[mod.protocols.tcp-ip] RING vs. ETHER - Theory and practice.

ron@BRL.ARPA.UUCP (07/19/86)

      Dave Clark once again observes that a token ringnet outperforms an
      Ethernet in handling back-to-back packets.  The ringnet has an
      automatic retransmission function built into the network
      interface, and will retransmit rejected packets until they get
      accepted, while an Ethernet interface loses subsequent packets if
      they follow the first one too closely.
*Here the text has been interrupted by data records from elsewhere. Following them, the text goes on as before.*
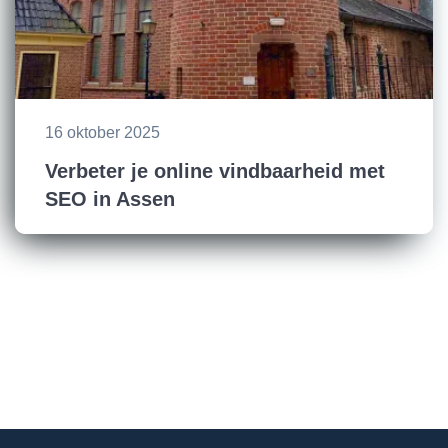
16 oktober 2025
Verbeter je online vindbaarheid met
SEO in Assen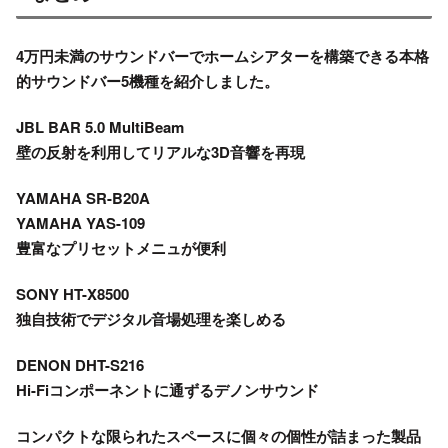
4万円未満のサウンドバーでホームシアターを構築できる本格
的サウンドバー5機種を紹介しました。
JBL BAR 5.0 MultiBeam
壁の反射を利用してリアルな3D音響を再現
YAMAHA SR-B20A
YAMAHA YAS-109
豊富なプリセットメニュが便利
SONY HT-X8500
独自技術でデジタル音場処理を楽しめる
DENON DHT-S216
Hi-Fiコンポーネントに通ずるデノンサウンド
コンパクトな限られたスペースに個々の個性が詰まった製品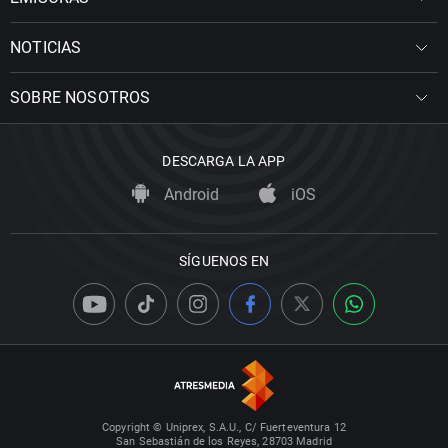
NOTICIAS
SOBRE NOSOTROS
DESCARGA LA APP
Android
iOS
SÍGUENOS EN
Copyright © Uniprex, S.A.U., C/ Fuerteventura 12
San Sebastián de los Reyes, 28703 Madrid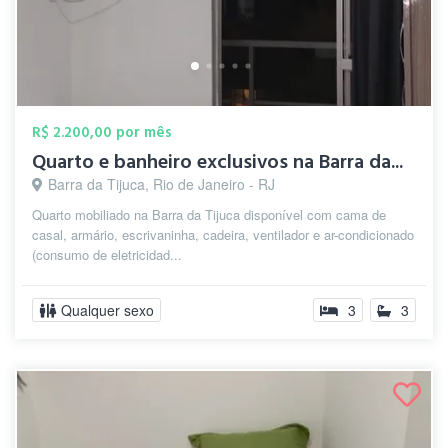
R$ 2.200,00 por mês
Quarto e banheiro exclusivos na Barra da...
Barra da Tijuca, Rio de Janeiro - RJ
Quarto mobiliado na Barra da Tijuca disponível com cama de
casal, armário, escrivaninha, cadeira, ventilador e ar-condicionado
(consumo de eletricidad...
Qualquer sexo
3
3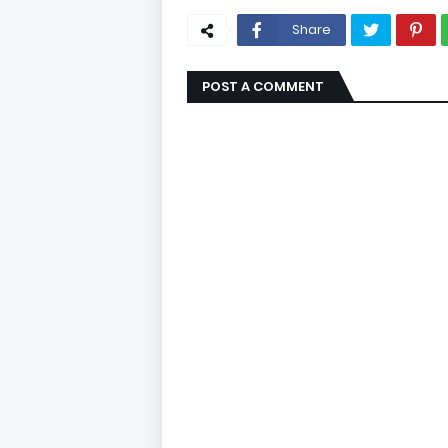
Share
POST A COMMENT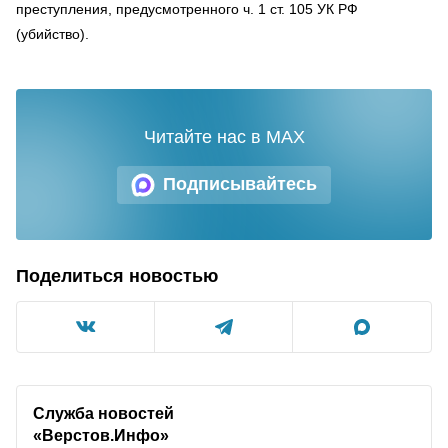
преступления, предусмотренного ч. 1 ст. 105 УК РФ
(убийство).
Читайте нас в MAX
Подписывайтесь
Поделиться новостью
Служба новостей
«Верстов.Инфо»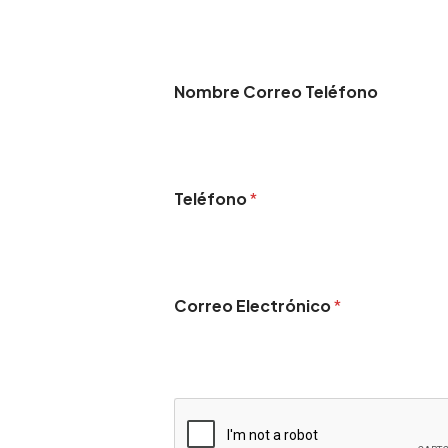
radas
 GA
Nombre Correo Teléfono
ada.
Teléfono
*
s, la casa
Correo Electrónico
*
o para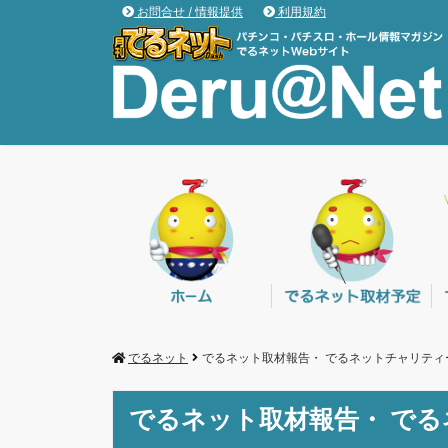
お問合せ / 情報提供
利用規約
でるネット
でるネット取材報告・ でるネットチャリティ
でるネット取材報告・ で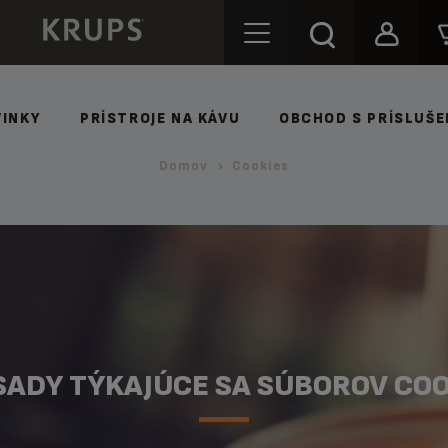
INKY
PRÍSTROJE NA KÁVU
OBCHOD S PRÍSLUŠ
Domov
Cookies
SADY TÝKAJÚCE SA SÚBOROV COO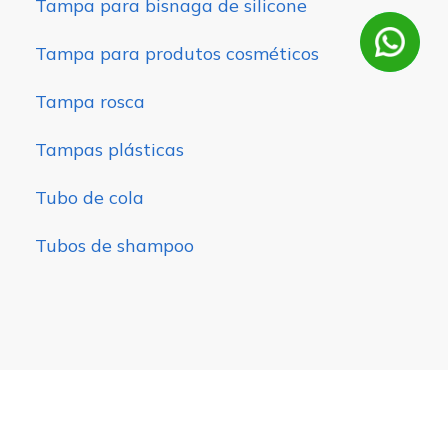
Tampa para bisnaga de silicone
Tampa para produtos cosméticos
Tampa rosca
Tampas plásticas
Tubo de cola
Tubos de shampoo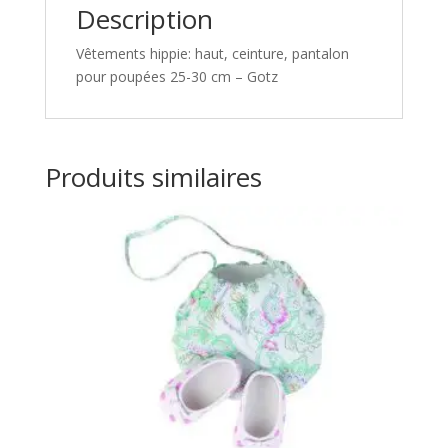
Description
Vêtements hippie: haut, ceinture, pantalon
pour poupées 25-30 cm – Gotz
Produits similaires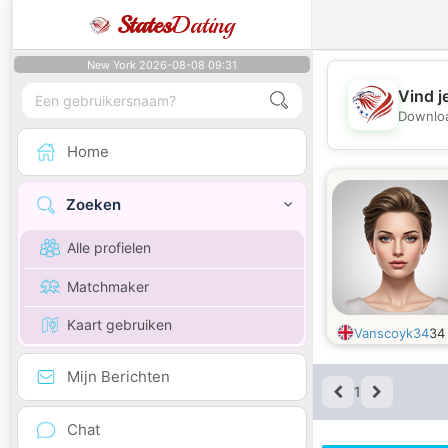
States
Dating
New York 2026-08-08 09:31
Vind j
Downloa
Home
Zoeken
Alle profielen
Matchmaker
Kaart gebruiken
Vanscoyk34
3
Mijn Berichten
1
Chat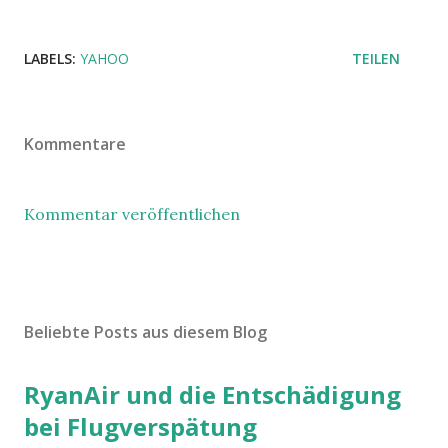
LABELS:
YAHOO
TEILEN
Kommentare
Kommentar veröffentlichen
Beliebte Posts aus diesem Blog
RyanAir und die Entschädigung
bei Flugverspätung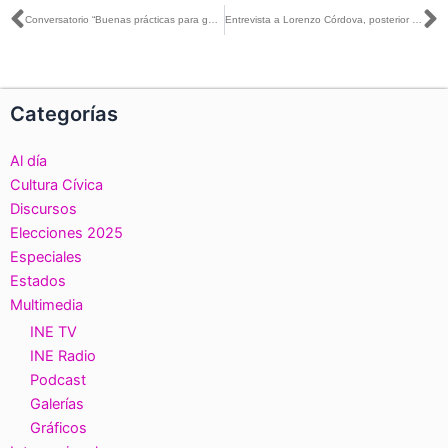
Ant
S
Conversatorio “Buenas prácticas para garantizar el derecho a la no discriminación de las personas LGBTI en los centro laborales”
Entrevista a Lorenzo Córdova, posterior a su participación en la Reunión Plenaria de los senadores del PAN
Categorías
Al día
Cultura Cívica
Discursos
Elecciones 2025
Especiales
Estados
Multimedia
INE TV
INE Radio
Podcast
Galerías
Gráficos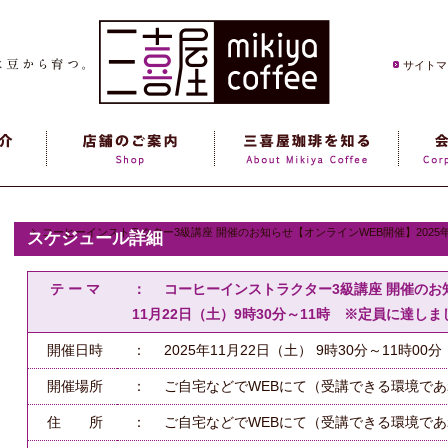
サイトマ
コーヒーインストラクター3級講座 開催のお知らせ【オンラインWEB開催】2025年
スケジュール詳細
テ ー マ
： コーヒーインストラクター3級講座 開催のお知
11月22日（土）9時30分～11時 ※定員に達しま
開催日時
： 2025年11月22日（土） 9時30分～11時00分
開催場所
： ご自宅などでWEBにて（受講できる環境で
住 所
： ご自宅などでWEBにて（受講できる環境で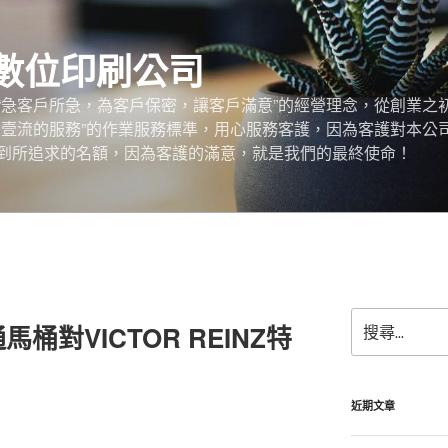
數位印刷公司
“急客戶所急，為客戶保密，讓客戶滿意”的經營理念，從創業之
，壹流的服務”的作業服務標準，用心服務客護，因為客護對本公
到所追求的名額，因為客護的滿意，就是我們的最終使命！
搜
桶對VICTOR REINZ特
尋
關
鍵
字:
近期文章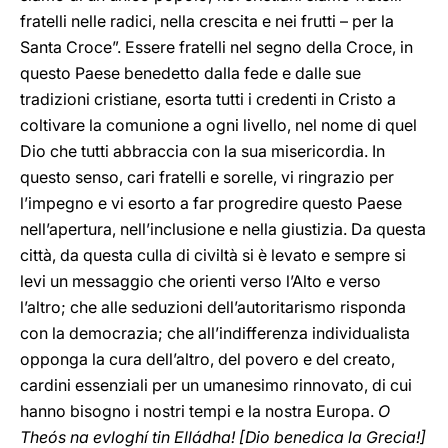
fratelli nelle radici, nella crescita e nei frutti – per la
Santa Croce”. Essere fratelli nel segno della Croce, in
questo Paese benedetto dalla fede e dalle sue
tradizioni cristiane, esorta tutti i credenti in Cristo a
coltivare la comunione a ogni livello, nel nome di quel
Dio che tutti abbraccia con la sua misericordia. In
questo senso, cari fratelli e sorelle, vi ringrazio per
l’impegno e vi esorto a far progredire questo Paese
nell’apertura, nell’inclusione e nella giustizia. Da questa
città, da questa culla di civiltà si è levato e sempre si
levi un messaggio che orienti verso l’Alto e verso
l’altro; che alle seduzioni dell’autoritarismo risponda
con la democrazia; che all’indifferenza individualista
opponga la cura dell’altro, del povero e del creato,
cardini essenziali per un umanesimo rinnovato, di cui
hanno bisogno i nostri tempi e la nostra Europa.
O
Theós na evloghí tin Elládha!
[Dio benedica la Grecia!]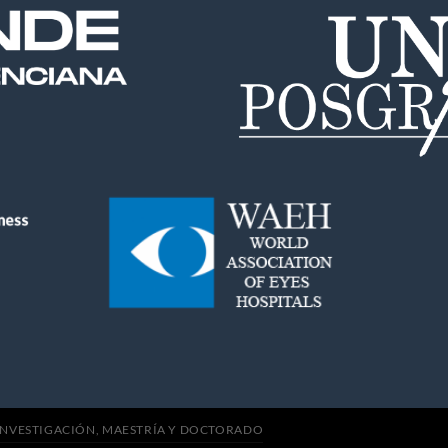
INVESTIGACIÓN, MAESTRÍA Y DOCTORADO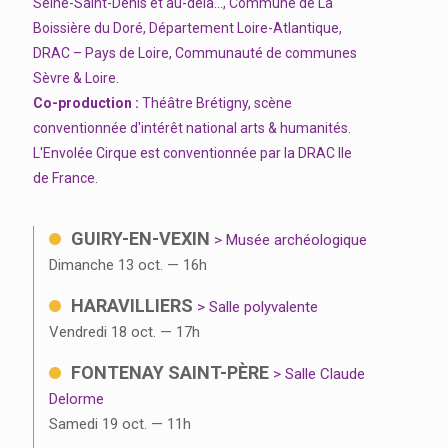
Seine-Saint-Denis et au-delà..., Commune de La
Boissière du Doré, Département Loire-Atlantique,
DRAC – Pays de Loire, Communauté de communes
Sèvre & Loire.
Co-production :
Théâtre Brétigny, scène
conventionnée d'intérêt national arts & humanités.
L'Envolée Cirque est conventionnée par la DRAC Ile
de France.
GUIRY-EN-VEXIN
> Musée archéologique
Dimanche 13 oct. — 16h
HARAVILLIERS
> Salle polyvalente
Vendredi 18 oct. — 17h
FONTENAY SAINT-PÈRE
> Salle Claude
Delorme
Samedi 19 oct. — 11h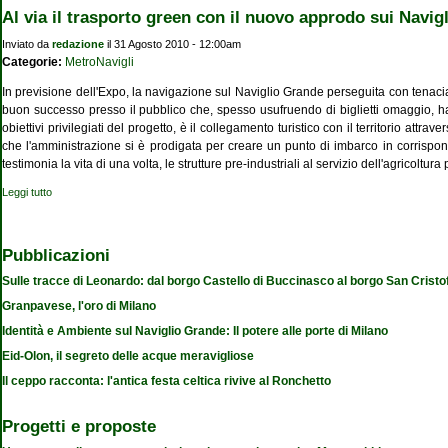
Al via il trasporto green con il nuovo approdo sui Navigl
Inviato da
redazione
il 31 Agosto 2010 - 12:00am
Categorie:
MetroNavigli
In previsione dell'Expo, la navigazione sul Naviglio Grande perseguita con tenacia 
buon successo presso il pubblico che, spesso usufruendo di biglietti omaggio, ha
obiettivi privilegiati del progetto, è il collegamento turistico con il territorio a
che l'amministrazione si è prodigata per creare un punto di imbarco in corrispon
testimonia la vita di una volta, le strutture pre-industriali al servizio dell'agricoltur
Leggi tutto
su Al via il trasporto green con il nuovo approdo sui Navigli
Pubblicazioni
Sulle tracce di Leonardo: dal borgo Castello di Buccinasco al borgo San Cristo
Granpavese, l'oro di Milano
Identità e Ambiente sul Naviglio Grande: Il potere alle porte di Milano
Eid-Olon, il segreto delle acque meravigliose
Il ceppo racconta: l'antica festa celtica rivive al Ronchetto
Progetti e proposte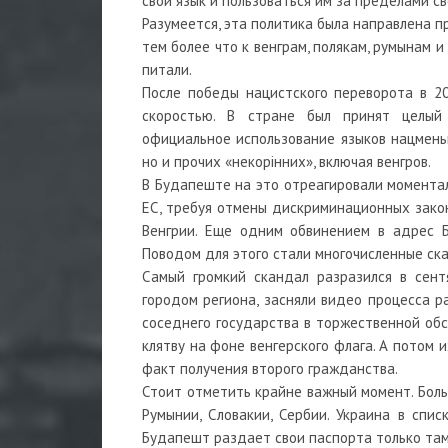
свой язык и пользоваться им за пределами с
Разумеется, эта политика была направлена п
тем более что к венграм, полякам, румынам
питали.
После победы нацистского переворота в 2
скоростью. В стране был принят целый
официальное использование языков нацменьш
но и прочих «некорінних», включая венгров.
В Будапеште на это отреагировали моментал
ЕС, требуя отмены дискриминационных закон
Венгрии. Еще одним обвинением в адрес Б
Поводом для этого стали многочисленные ска
Самый громкий скандал разразился в сент
городом региона, засняли видео процесса р
соседнего государства в торжественной обс
клятву на фоне венгерского флага. А потом 
факт получения второго гражданства.
Стоит отметить крайне важный момент. Боль
Румынии, Словакии, Сербии. Украина в спис
Будапешт раздает свои паспорта только там. 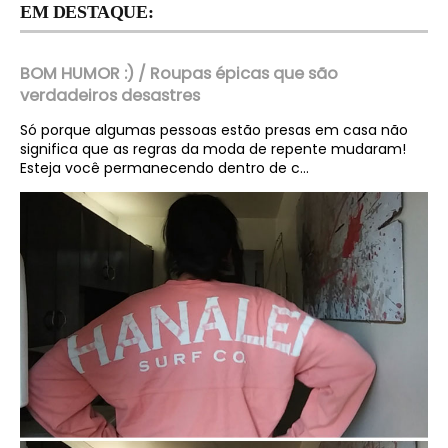
EM DESTAQUE:
BOM HUMOR :) / Roupas épicas que são
verdadeiros desastres
Só porque algumas pessoas estão presas em casa não
significa que as regras da moda de repente mudaram!
Esteja você permanecendo dentro de c...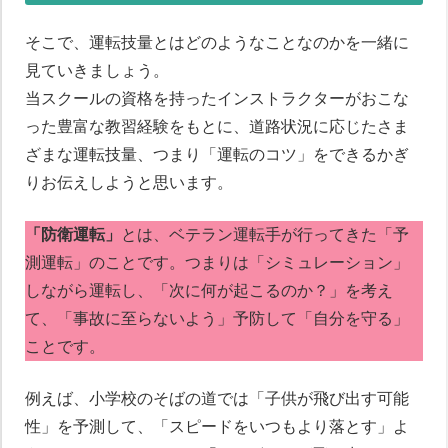
そこで、運転技量とはどのようなことなのかを一緒に
見ていきましょう。
当スクールの資格を持ったインストラクターがおこな
った豊富な教習経験をもとに、道路状況に応じたさま
ざまな運転技量、つまり「運転のコツ」をできるかぎ
りお伝えしようと思います。
「防衛運転」
とは、ベテラン運転手が行ってきた「予
測運転」のことです。つまりは「シミュレーション」
しながら運転し、「次に何が起こるのか？」を考え
て、「事故に至らないよう」予防して「自分を守る」
ことです。
例えば、小学校のそばの道では「子供が飛び出す可能
性」を予測して、「スピードをいつもより落とす」よ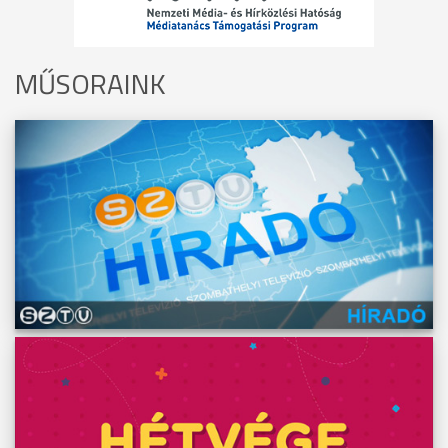
MŰSORAINK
In theory, but let us look at two fielded devices.  The INTERLAN N1010A
Ethernet interface and the PROTEON 10MB RINGNET.  The INTERLAN  handles
multiple incoming packets by buffering some number of messages comming
in from the net in interface memory while waiting for the host to begin
the data transfer.  The PROTEON can not accept back to back messages
because the board does not reset to copying messages from the interface
after the end of the first message so it misses the header of the second
message.  There is no automatic retransmit because the source board drains
the ring until it sees its own message come back, which should be at the
beginning of the train of messages.  It can't leave it in the ring, because
it will be eaten by another interface who had transmitted a message.  It
can't retransmit until the token comes by.  I've tried reenabling copy
as soon as the DMA has finished, but there is still a delay, and I also
feel that something is amis in the interrupt logic when I do this.

You are still at a slight win because it is possible for the lower levels
to tell when retransmission is needed, however, a lot of retransmission
is needed because of the misdesign of the interface, significantly more
so than is ever needed on our Ethernets.

Not to say that I am down on the Proteons, much of what we are doing at
BRL would be difficult or impossible without them.  I just wish they
could double buffer so that you would not miss the header of successive
packets.

-Ron

JNC@XX.LCS.MIT.EDU ("J. Noel Chiappa") (07/20/86)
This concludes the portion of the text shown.